Toward the $1,000 Genome
NABsys (www.nabsys.com) is developing its hybridization-assisted nanopore sequencing system, based on technology acquired from Brown University, to enable personalized medicine. Barrett Bready, M.D., CEO of NABsys, sees the future of high-throughput DNA sequencing and the push toward the $1,000 genome in a clinical context.
A whole genome sequencing system needs to produce “clinically relevant data at a clinically affordable price,” Dr. Bready asserts. With existing, post-Sanger sequencing technology there is a trade-off between cost and read length from a performance perspective, and it is “still orders-of-magnitude too costly for clinical use,” Dr. Bready says.
NABsys’ approach combines the advantages of nanopore sequencing and sequencing by hybridization. Nanopore sequencing involves creating small pores in a silicon chip. DNA fragments with probes bound translocate through the pores and are detected by current fluctuations. Detection is therefore electronic rather than optical.

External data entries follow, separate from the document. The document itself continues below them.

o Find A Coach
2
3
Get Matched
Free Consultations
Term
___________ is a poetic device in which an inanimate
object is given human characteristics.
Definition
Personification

By combining these two technologies, NABsys is able to overcome the scalability issues associated with traditional sequencing-by-hybridization methods, explains Dr. Bready. Furthermore, “there is no inherent limit on read length, and you don’t need single-base resolution from the nanopore readout.”
Dr. Bready anticipates that the company will complete development of an early access instrument in about three years.
Intelligent Bio-Systems (www.intelligentbiosystems.com), a two-year-old company based on sequencing-by-synthesis technology licensed from Columbia University, exploits PCR-based amplification of genomic fragments that are attached to a DNA sequence primer, arrayed on a high-density chip, and exposed to engineered DNA bases containing a removable fluorescent dye and an end-cap. Repetitive cycles of strand extension, array scanning to detect the fluorescent signal emitted by the label on the terminal base, and cleavage of the label and end-cap culminate when the fragments have been sequenced.
“Each spot on the chip has many identical fragments on it, resulting in increased accuracy and less sensitivity to errors than other high-throughput sequencing methods,” says Steven Gordon, Ph.D., CEO of Intelligent Bio-Systems.
A comparison of the error rate from single-molecule strategies versus a PCR-amplification-based process demonstrated a two to three order-of-magnitude decrease in errors using the amplification method, even with the errors from amplification, according to Dr. Gordon.
Dr. Gordon estimates that the company’s Pinpoint™ sequencer, in development, will be about half the price of comparable systems—in the range of $250,000 to $300,000—and will offer higher throughput, with the high-density configuration of the chip and the speed of the chemistry and imaging steps contributing to a predicted capacity of several gb/day. The company is working to increase read lengths to facilitate de novo sequencing. It has shipped its first early access system to a genome center partner and is looking to place the system in additional research centers with plans to begin selling the instrument in 2008.